### What to do
Hand back the entries exactly as written, minus every picture.
** Opening Source records block **
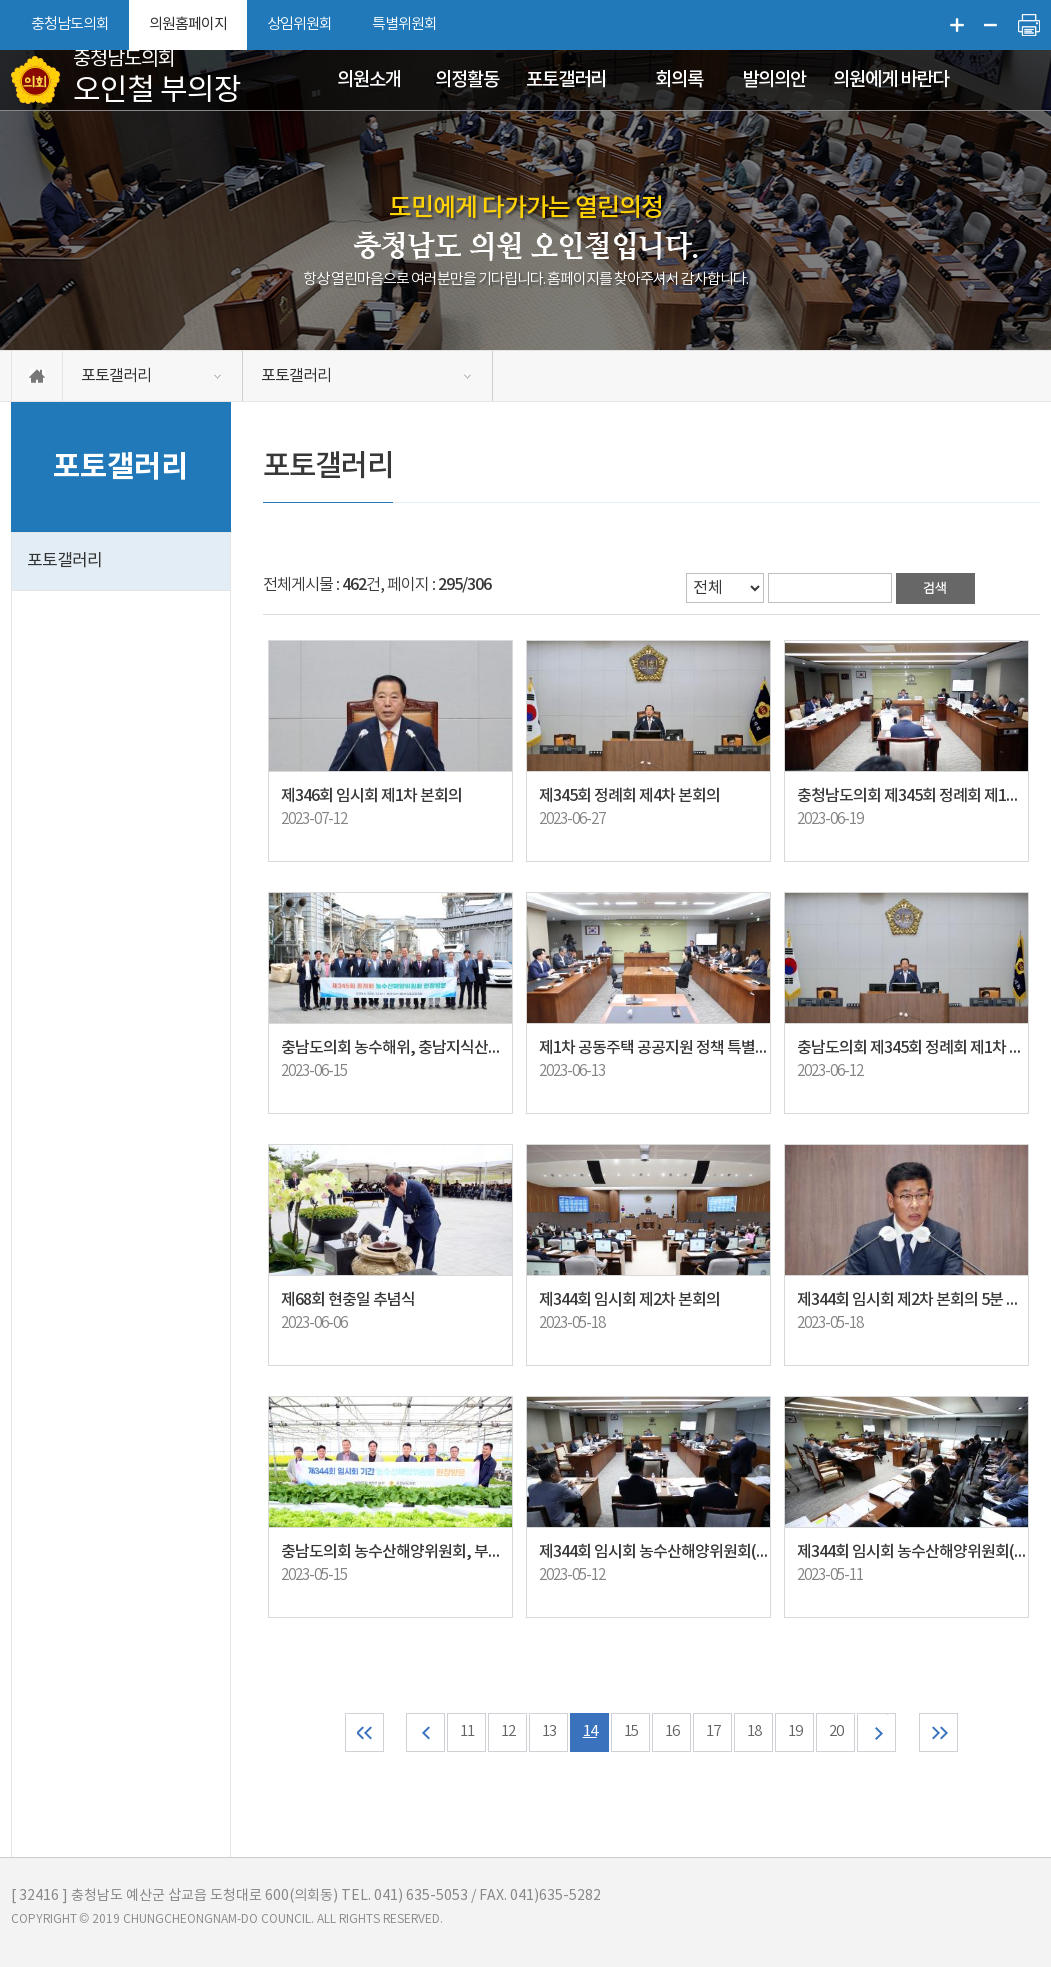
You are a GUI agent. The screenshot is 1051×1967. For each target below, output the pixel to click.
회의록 (679, 80)
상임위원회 (299, 24)
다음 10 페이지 (876, 1732)
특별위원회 (404, 24)
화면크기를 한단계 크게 (957, 25)
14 (590, 1732)
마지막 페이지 (938, 1732)
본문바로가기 (0, 0)
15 (631, 1732)
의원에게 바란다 (890, 80)
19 (795, 1732)
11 (467, 1732)
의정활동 (467, 80)
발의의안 (774, 80)
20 (836, 1732)
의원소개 (369, 80)
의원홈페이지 (188, 24)
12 (508, 1732)
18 (754, 1732)
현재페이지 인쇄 (1029, 25)
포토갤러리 (566, 80)
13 (549, 1732)
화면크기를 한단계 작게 (991, 25)
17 (713, 1732)
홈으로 (37, 376)
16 (672, 1732)
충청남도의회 (70, 24)
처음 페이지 (364, 1732)
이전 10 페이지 (425, 1732)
** Closing Source records block **
### Output of the exercise
You are a GUI agent. The screenshot is 1051×1967. For each target below, output the pixel to click.
회의록 (679, 80)
상임위원회 (299, 24)
다음 10 페이지 (876, 1732)
특별위원회 (404, 24)
화면크기를 한단계 크게 (957, 25)
14 (590, 1732)
마지막 페이지 (938, 1732)
본문바로가기 (0, 0)
15 (631, 1732)
의원에게 바란다 (890, 80)
19 (795, 1732)
11 (467, 1732)
의정활동 (467, 80)
발의의안 (774, 80)
20 (836, 1732)
의원소개 (369, 80)
의원홈페이지 (188, 24)
12 (508, 1732)
18 (754, 1732)
현재페이지 인쇄 (1029, 25)
포토갤러리 (566, 80)
13 (549, 1732)
화면크기를 한단계 작게 (991, 25)
17 (713, 1732)
홈으로 (37, 376)
16 (672, 1732)
충청남도의회 (70, 24)
처음 페이지 (364, 1732)
이전 10 페이지 (425, 1732)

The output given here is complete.